— THE PROBLEM —
Your reply should be made up of every line in the records below that holds the string "réseau".

● ● ● ●

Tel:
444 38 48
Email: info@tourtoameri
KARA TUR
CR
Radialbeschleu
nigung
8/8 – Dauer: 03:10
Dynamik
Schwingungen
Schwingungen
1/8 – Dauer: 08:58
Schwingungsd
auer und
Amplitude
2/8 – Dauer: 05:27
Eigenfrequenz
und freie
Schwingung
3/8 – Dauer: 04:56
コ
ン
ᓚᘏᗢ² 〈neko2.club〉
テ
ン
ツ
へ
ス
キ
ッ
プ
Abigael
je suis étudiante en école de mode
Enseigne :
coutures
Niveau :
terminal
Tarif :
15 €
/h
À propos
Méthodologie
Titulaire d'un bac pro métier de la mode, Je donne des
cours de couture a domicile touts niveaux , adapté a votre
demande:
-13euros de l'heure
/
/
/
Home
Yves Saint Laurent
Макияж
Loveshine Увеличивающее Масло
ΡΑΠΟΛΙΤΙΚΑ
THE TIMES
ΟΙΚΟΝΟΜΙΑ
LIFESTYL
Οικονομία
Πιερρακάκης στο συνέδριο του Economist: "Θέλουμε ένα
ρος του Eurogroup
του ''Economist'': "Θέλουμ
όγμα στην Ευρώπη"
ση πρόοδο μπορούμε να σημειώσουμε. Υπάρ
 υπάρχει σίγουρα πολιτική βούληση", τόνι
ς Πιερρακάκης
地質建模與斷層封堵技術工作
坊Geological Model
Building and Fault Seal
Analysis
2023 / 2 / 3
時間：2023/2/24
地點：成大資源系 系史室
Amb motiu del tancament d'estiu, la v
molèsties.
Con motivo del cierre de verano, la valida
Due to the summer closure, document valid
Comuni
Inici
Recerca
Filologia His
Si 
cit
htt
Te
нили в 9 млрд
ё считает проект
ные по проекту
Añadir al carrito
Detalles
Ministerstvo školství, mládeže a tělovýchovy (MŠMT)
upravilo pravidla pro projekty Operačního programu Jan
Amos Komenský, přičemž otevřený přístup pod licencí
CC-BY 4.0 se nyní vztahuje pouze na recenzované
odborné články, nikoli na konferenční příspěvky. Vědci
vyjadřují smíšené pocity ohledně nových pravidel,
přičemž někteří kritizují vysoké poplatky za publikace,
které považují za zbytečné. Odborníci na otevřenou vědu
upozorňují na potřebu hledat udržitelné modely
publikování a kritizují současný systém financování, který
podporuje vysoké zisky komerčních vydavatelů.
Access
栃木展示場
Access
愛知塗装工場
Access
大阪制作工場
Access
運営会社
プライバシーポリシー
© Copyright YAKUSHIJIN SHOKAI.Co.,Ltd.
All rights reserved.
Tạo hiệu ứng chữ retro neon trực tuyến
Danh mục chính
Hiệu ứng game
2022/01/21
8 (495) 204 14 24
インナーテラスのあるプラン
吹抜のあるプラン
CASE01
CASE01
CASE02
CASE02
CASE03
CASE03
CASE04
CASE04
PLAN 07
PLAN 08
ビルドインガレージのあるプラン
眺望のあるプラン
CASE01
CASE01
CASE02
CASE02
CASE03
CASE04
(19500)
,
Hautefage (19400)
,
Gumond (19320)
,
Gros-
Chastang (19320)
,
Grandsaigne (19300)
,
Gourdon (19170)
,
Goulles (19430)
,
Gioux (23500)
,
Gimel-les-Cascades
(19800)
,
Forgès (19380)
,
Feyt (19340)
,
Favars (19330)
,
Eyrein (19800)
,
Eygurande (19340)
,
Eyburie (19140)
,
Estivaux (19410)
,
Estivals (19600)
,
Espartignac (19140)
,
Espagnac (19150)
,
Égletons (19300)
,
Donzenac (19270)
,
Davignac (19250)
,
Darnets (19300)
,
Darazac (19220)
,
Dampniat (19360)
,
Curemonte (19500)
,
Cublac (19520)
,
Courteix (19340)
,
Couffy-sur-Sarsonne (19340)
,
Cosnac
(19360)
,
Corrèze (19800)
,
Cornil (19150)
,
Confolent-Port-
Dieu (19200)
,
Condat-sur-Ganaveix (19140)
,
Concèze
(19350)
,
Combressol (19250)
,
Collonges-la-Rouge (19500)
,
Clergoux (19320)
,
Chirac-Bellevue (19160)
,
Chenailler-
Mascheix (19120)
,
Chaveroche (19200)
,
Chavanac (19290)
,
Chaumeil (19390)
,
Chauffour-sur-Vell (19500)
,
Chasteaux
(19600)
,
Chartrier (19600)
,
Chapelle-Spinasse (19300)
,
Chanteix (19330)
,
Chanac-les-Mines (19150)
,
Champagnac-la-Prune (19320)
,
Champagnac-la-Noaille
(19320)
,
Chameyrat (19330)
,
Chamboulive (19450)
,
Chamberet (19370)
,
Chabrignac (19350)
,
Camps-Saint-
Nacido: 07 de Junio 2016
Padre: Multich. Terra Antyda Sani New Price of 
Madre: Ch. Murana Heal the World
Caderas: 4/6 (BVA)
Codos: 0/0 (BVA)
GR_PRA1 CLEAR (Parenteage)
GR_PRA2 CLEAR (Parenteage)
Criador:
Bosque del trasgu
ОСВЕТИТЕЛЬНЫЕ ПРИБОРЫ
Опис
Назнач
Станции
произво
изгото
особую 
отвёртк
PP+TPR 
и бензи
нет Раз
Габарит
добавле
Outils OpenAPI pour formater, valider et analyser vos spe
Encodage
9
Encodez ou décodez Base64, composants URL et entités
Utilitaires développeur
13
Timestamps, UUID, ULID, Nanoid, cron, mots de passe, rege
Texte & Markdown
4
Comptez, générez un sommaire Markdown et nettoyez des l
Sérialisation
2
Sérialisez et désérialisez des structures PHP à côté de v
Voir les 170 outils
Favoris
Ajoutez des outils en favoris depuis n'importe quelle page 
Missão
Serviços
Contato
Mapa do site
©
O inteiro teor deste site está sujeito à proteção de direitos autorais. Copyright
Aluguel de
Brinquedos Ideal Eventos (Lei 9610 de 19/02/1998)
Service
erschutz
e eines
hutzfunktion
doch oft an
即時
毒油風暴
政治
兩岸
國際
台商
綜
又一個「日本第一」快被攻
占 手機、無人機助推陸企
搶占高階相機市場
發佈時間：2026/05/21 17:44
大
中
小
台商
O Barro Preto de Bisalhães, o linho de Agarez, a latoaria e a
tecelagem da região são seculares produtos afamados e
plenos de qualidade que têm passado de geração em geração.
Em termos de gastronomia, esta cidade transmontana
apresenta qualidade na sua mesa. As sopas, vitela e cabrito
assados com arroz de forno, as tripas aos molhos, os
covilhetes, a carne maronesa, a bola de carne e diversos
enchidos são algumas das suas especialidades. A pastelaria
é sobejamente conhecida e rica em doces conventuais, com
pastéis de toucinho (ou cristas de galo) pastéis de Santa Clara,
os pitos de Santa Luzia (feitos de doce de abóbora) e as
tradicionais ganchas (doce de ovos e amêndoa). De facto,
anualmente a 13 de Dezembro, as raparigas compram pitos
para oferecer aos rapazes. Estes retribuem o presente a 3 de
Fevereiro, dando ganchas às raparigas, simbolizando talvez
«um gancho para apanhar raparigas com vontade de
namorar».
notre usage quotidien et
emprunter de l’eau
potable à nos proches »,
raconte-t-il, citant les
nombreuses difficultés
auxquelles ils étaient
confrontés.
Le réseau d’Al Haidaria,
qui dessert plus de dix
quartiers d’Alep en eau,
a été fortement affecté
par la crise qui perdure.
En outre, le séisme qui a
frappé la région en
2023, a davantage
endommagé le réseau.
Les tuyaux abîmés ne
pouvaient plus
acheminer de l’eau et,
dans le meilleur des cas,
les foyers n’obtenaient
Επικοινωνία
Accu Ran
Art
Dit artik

● ● ● ●

— RESULT OF THIS EXERCISE —
Le réseau d’Al Haidaria,
endommagé le réseau.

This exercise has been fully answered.